雪降る夜はあなたに会いたい 【下】
「急に呼び出して、何事かと思ったら……」
結局、何一つ雪野には聞けず安心することもできなくて。それどころか一人、悪い妄想が暴れ出し収拾がつかなくなって、平日の仕事帰り木村を呼び出していた。
ここは、木村が隠れ家と呼んでいる落ち着いた雰囲気のバーだ。
「雪野ちゃんが浮気なんかするはずないだろ。ばかじゃねーの? いよいよ頭のネジでも吹っ飛んだか」
木村が吐き捨てるように言った。
「俺だって、浮気しているとまでは言っていない。ただ、俺に隠れて怪しい電話をしていてだな――」
「怪しい電話をしているのを聞いていたんなら、さっさと本人に問い質せばいいだろう。雪野ちゃんのことだ。どうせ、どうということのない電話に決まってる」
「それが出来ていれば、おまえなんか呼び出していない。そもそも、嫉妬も独占欲も、度が過ぎると失礼だと言ったのはおまえだ。おまえのせいで、雪野に愛想を尽かされるのが怖くて、何も聞けないでいる!」
昔の俺なら、こんな風に一人で悶々となんかしなかっただろう。
「……おまえさぁ」
カウンター席で隣に座る木村が、心底憐れむような呆れるような目を俺に向けて来た。
「以前の、唯我独尊、俺様御曹司はどこに行ったんだよ。力づくでもなんでもめちゃくちゃな方法で雪野ちゃんをおまえの方に向けさせていただろ。ホント、おまえをここまで変えるなんて、雪野ちゃんって一体何者? 今更ながらに恐れ入る」
”どんだけ雪野ちゃんに嫌われたくないんだよ”
そう、苦笑交じりに木村が零す。
「――嫌われたらおしまいだろ。心が離れたら、もう二度と心は取り戻せない。

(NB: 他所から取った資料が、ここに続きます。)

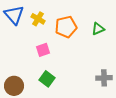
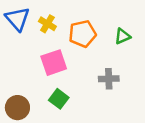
pink square: (43, 50) -> (54, 63), size x1.5
gray cross: (104, 78) -> (109, 79), moved

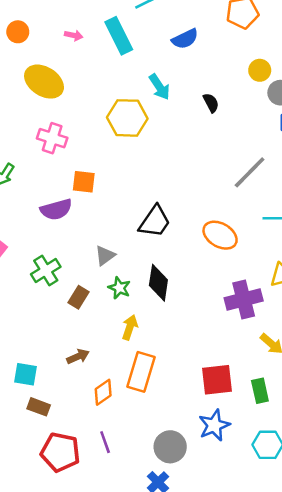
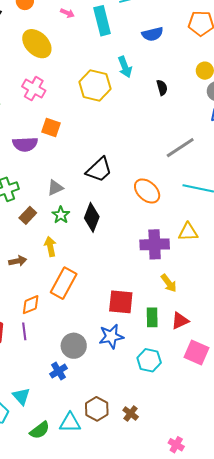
yellow arrow: (130, 327) -> (50, 247), moved, turned -42
orange diamond: (103, 392) -> (31, 305), moved

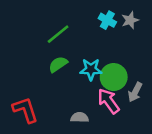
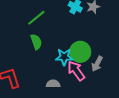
green semicircle: (58, 64) -> (36, 42), turned 105
cyan star: (91, 69) -> (64, 57), moved

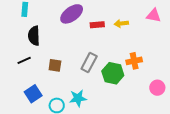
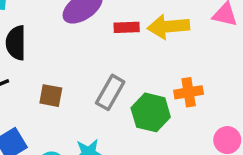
yellow arrow: (121, 23) -> (168, 27), size x1.6

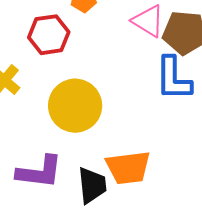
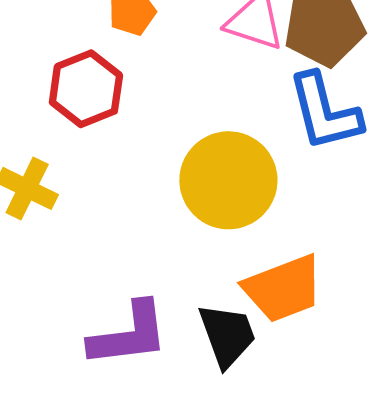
yellow circle: (75, 106) -> (228, 180), moved

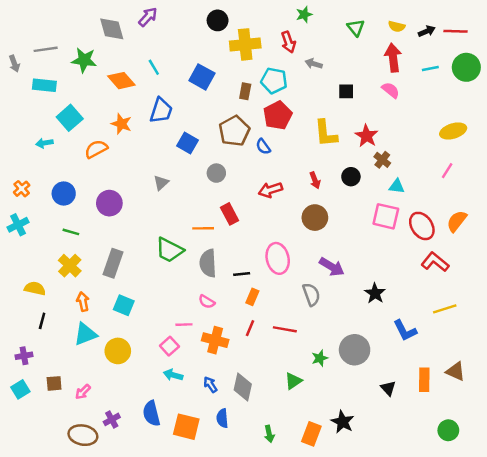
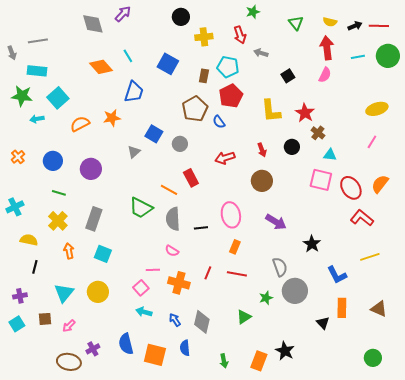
yellow cross: (245, 44) -> (204, 37), size x0.7
green star: (84, 60) -> (22, 96), moved
pink semicircle: (391, 90) -> (325, 75), turned 77
black square: (346, 91) -> (288, 76), turned -32
orange star: (121, 124) -> (112, 118), moved, turned -30
blue square: (187, 143) -> (154, 134), moved
cyan cross: (18, 225) -> (15, 207), moved
orange line: (203, 228) -> (169, 190), turned 30
gray semicircle: (311, 294) -> (280, 267), moved
orange rectangle: (252, 297) -> (235, 247), moved
cyan triangle: (85, 334) -> (64, 293), moved, turned -30
orange rectangle: (424, 380) -> (342, 308), moved

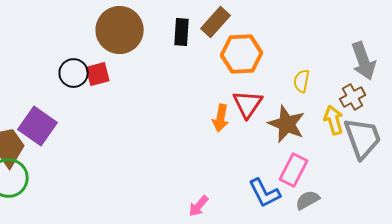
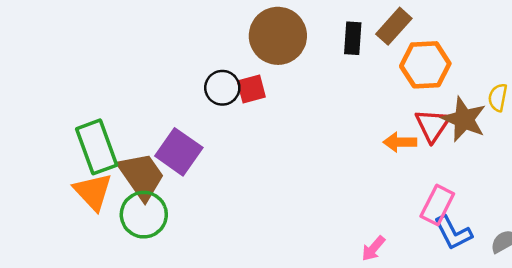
orange arrow: (221, 118) -> (400, 142), turned 80
brown star: (287, 124) -> (464, 119), moved
pink rectangle: (294, 170) -> (437, 205), moved

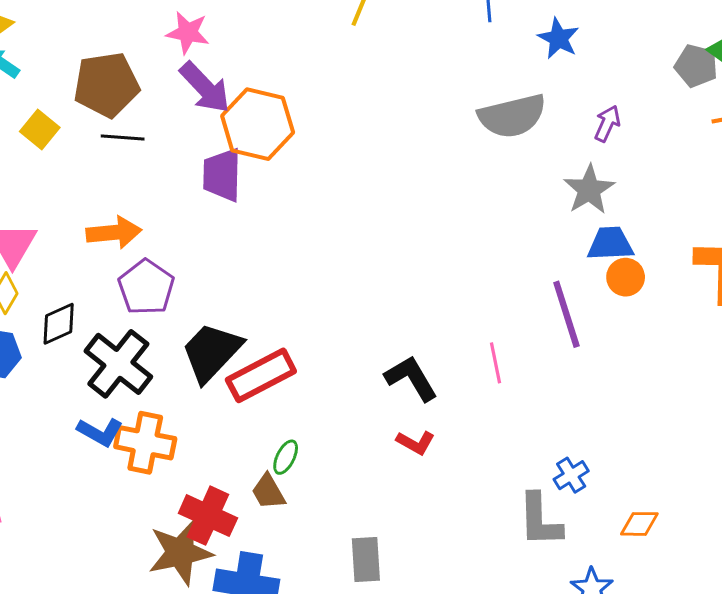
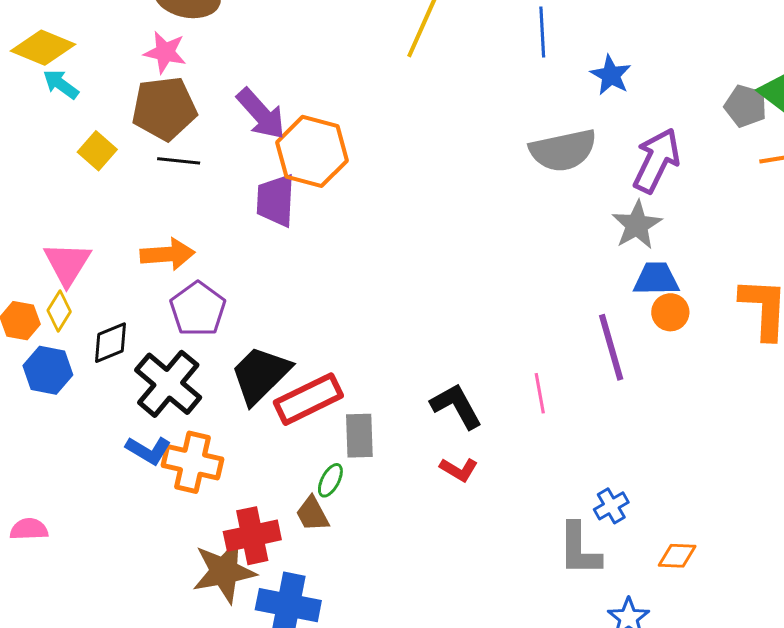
pink star: (188, 33) -> (165, 52), moved
purple arrow: (607, 124) -> (657, 160), size x1.8
red cross: (208, 516) -> (252, 536), turned -38
gray rectangle: (366, 560) -> (359, 436), moved

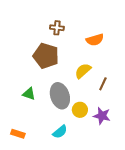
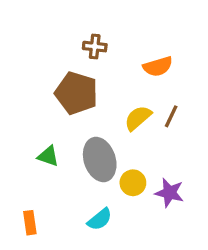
brown line: (103, 84) -> (171, 116), moved
orange rectangle: (18, 134) -> (30, 223), turned 64

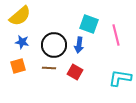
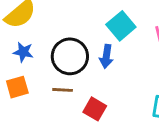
cyan square: (89, 24) -> (121, 26), turned 30
red square: (75, 72) -> (95, 109), moved

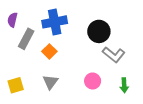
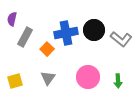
blue cross: (55, 22) -> (66, 33), moved
gray L-shape: (114, 55) -> (121, 39), moved
pink circle: (93, 81) -> (88, 77), size x1.5

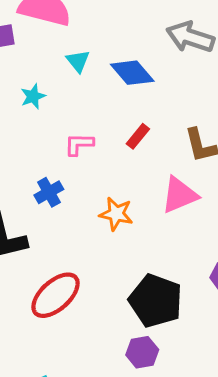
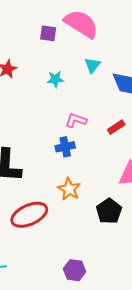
blue cross: (49, 192) -> (65, 147), moved
orange star: (116, 214) -> (69, 189), moved
black pentagon: (156, 301) -> (109, 211), moved, size x0.7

だから、慎重になる……」
額に手を置き、水滴の付いたグラスを手にした。
これが見当違いの不安なら、雪野は俺に失望するだろう。これ以上失望させたら取り返しがつかない。
でも、もし、本当にその心を揺るがすような存在がいるのなら、早いうちに手を打たなければならない。それこそ、取り返しがつかない。
どちらにも進めず悩んでいるうちに、時間ばかりを消費する。
「だったら、俺が聞いてやるよ」
「……は?」
ゆっくりと顔を上げると、憎たらしいほどにニヤニヤとした顔がそこにあった。
「臆病者のソウスケさんの代わりに、俺が聞いてあげるって言ってるんだよ」
「ふざけるな! おまえになんか雪野に接触させてたまるか。余計に心配の種が増えるだけだろ」
「だったら、さっさと雪野ちゃんに平身低頭聞けばいい。心が広い彼女のことだ。『創介さんったら、おばかさん』って優しくたしなめてくれるだろ」
「その気持ち悪い雪野の真似はやめろ」
腹が立つ。
その嫌味なほどに爽やかな笑みが、俺を無性に苛立たせる。